Although Act §2202(a)(3) allows individuals to withdraw and then return up to $100,000 from their qualified plans, the law doesn’t specifically spell out how the repayment or repayments would be handled if an individual included the whole coronavirus-related distribution as income in either the first year it was received or if the taxpayer instead reported the income equally over the three-year period. The Staff of the Joint Committee on Taxation (JCX-12-20, April 22, 2020) does provide its interpretation of these two tax provisions: If an individual receives a coronavirus-related distribution in 2020, that amount is included in income, generally ratably over the year of the distribution and the following two years and isn’t subject to the 10% early withdrawal tax.

If, in 2022, the amount of the coronavirus-related distribution is recontributed to an eligible retirement plan, the individual may file amended returns to claim a refund of the tax attributable to the amounts previously included in income. In addition, if a portion of the distribution hasn’t yet been included in income at the time of the contribution, the remaining amount isn’t includable in income.

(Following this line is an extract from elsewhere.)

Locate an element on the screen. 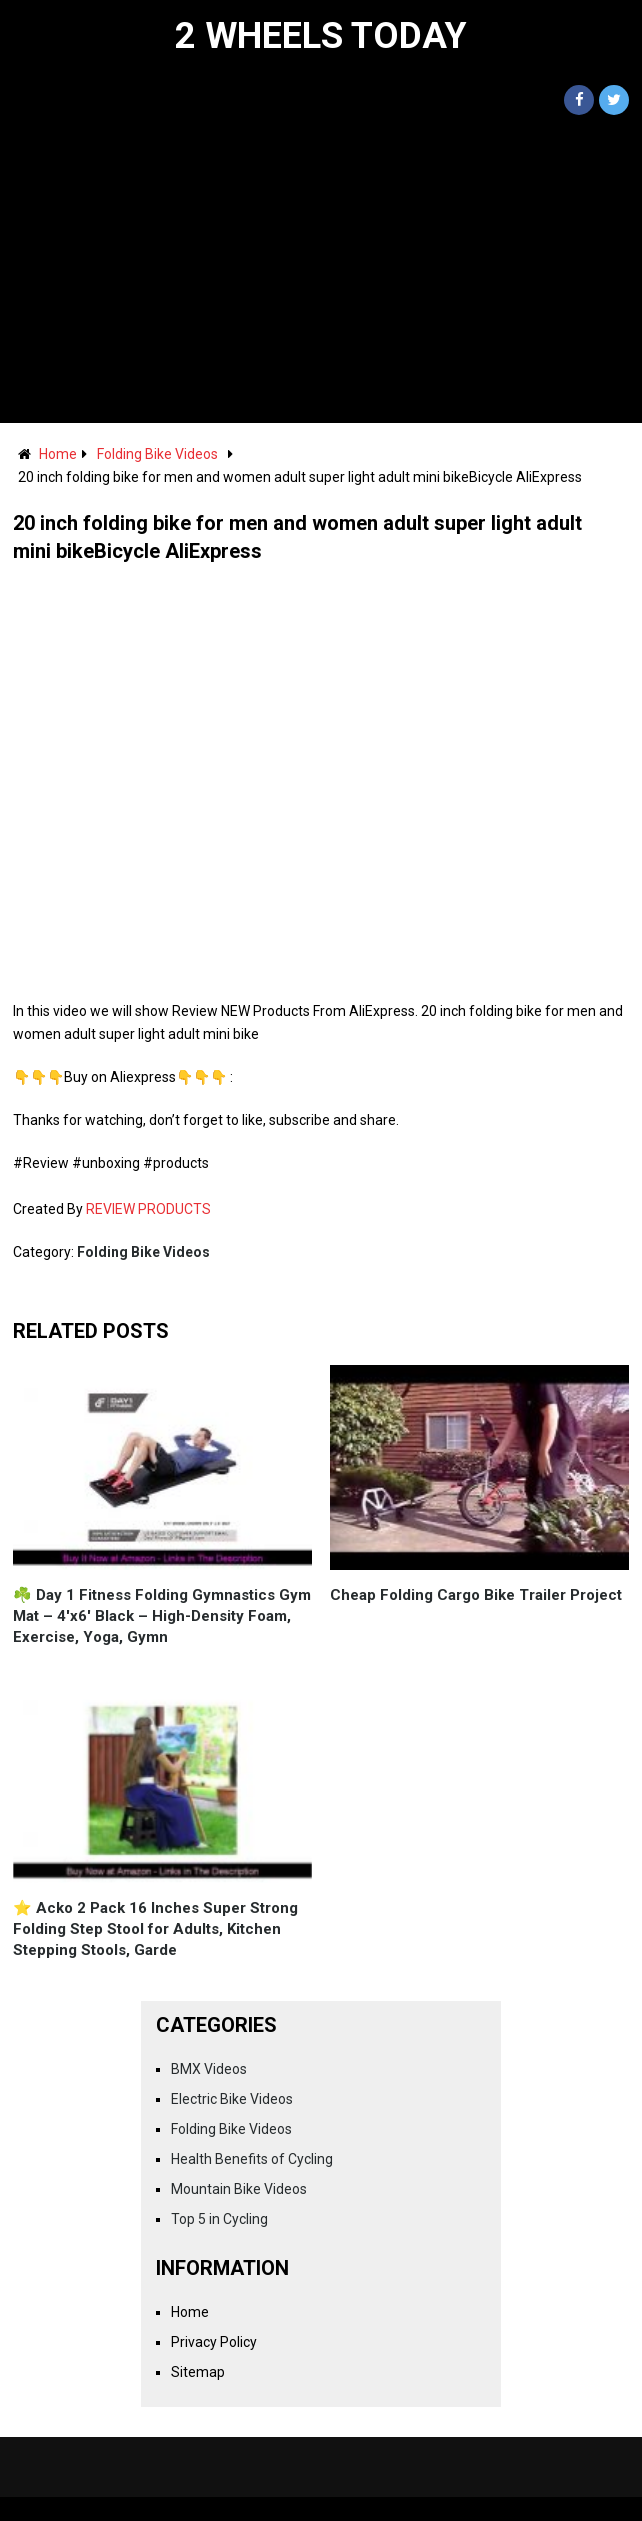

The fourth issue is that a loan can be taken from defined contribution retirement accounts and not treated as a distribution, meaning it won’t be taxed as ordinary income and probably requires less paperwork. A qualified participant may take a loan during the 180-day period beginning on the enactment of the CARES Act (March 27, 2020), with an increased maximum loan limit from $50,000 to $100,000 and not to exceed 100% of the participant’s vested account balance. Also, the repayment due date of currently unpaid loans is delayed one year if the original due date is between March 27, 2020, and December 31, 2020. That is, the normal repayment period extends from five years to six years for a qualified participant, but interest will continue to accrue.

Overall, this provides a welcome source of income for individuals who are in need during this crisis. Of course, it does require that individuals have qualified retirement plans from which to draw such funds. Although the tax treatment of the distribution and its repayment may not be well-defined by Congress at the moment, there’s adequate time for the Treasury Department to provide guidance.